Consider a complex smooth (projective) surface $X$ and a blow-up $\epsilon:S\longrightarrow X$ at a point $x\in X$. Let $\sigma\in\text{Aut}(\mathbb C)$ be a field automorphism and moreover let
$$\varphi:=\epsilon\times_{\text{Spec}\mathbb C}\text{id}_{\text{Spec}\mathbb C}:S\times_{\text{Spec}\mathbb C}\text{Spec}\mathbb C\longrightarrow X\times_{\text{Spec}\mathbb C}\text{Spec}\mathbb C$$
be the morphism induced by the base change through the automorphism $\sigma$. Is the morphism $\varphi$ again a blow-up? I think that the answer is yes since the base change induces many isomorphisms of schemes. What do you think?
Many thanks in advance.
The following result is the Universal Property of Blowing Up as stated in Hartshorne Algebraic Geometry Proposition II.7.14.
Now suppose $f:Y \rightarrow X$ is an isomorphism with inverse map $g$. Let $I$ and $S$ be as in the proposition.
In your case, $Y=X \times_{Spec\mathbb{C}} Spec{\mathbb{C}}$ and $f$ is the isomorphism $Y$ to $X$ induced by the field automorphism. $I$ is the ideal sheaf of the point $x$.
Let $J$ be the coherent sheaf of ideals $(f^{-1}I)O_Y$ on $Y$, let $\rho:\bar Y \rightarrow Y$ be the blowing up along $J$, and let $\bar f = f \circ \rho $. Then $(\bar f^{-1}I)O_{\bar Y} = (\rho^{-1}J)O_{\bar Y}$ and the right hand side is an invertible sheaf of ideals on $\bar Y$ because of Hartshorne II.7.13 (in plain language, blowing up the $J$ closed subscheme on $Y$ gives you a divisor on $\bar Y$). Thus, by the quoted result, we get a morphism $h:\bar Y \rightarrow S$ which makes a commutative square with corners $\bar Y$, $S$, $Y$, and $X$. This $h$ is an isomorphism because you can run the same argument with $g = f^{-1}$ in place of $f$.
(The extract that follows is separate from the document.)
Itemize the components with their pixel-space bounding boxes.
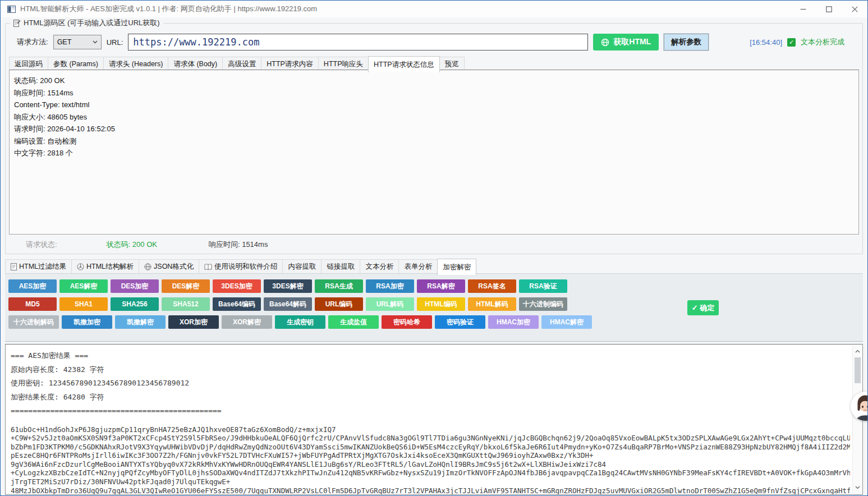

The only question now is why is $\bar{Y}$ isomorphic to the base change $Y \times_X S$? Because of the commutative square, we have a factorization of $h$ into $\bar Y \rightarrow Y \times_X S \rightarrow S$. The first map in the factorization must be an isomorphism, because the composite $h$ is an isomorphism and the second map is also an isomorphism (isomorphisms are preserved by base change).
In sum, this proves the more general proposition:
Prop: If $S$ is the blow-up of $X$ along $I$, and $Y \rightarrow X$ is an isomorphism then $Y \times_X S$ over $Y$ is canonically the blow up of the inverse image of $I$ on $Y$.
And finally, to bring it back to your original question, the answer is yes. $\varphi$ is the blowup of $X \times_{Spec{\mathbb{C}}} Spec\mathbb{C}$ at the unique preimage $x'$ of $x$.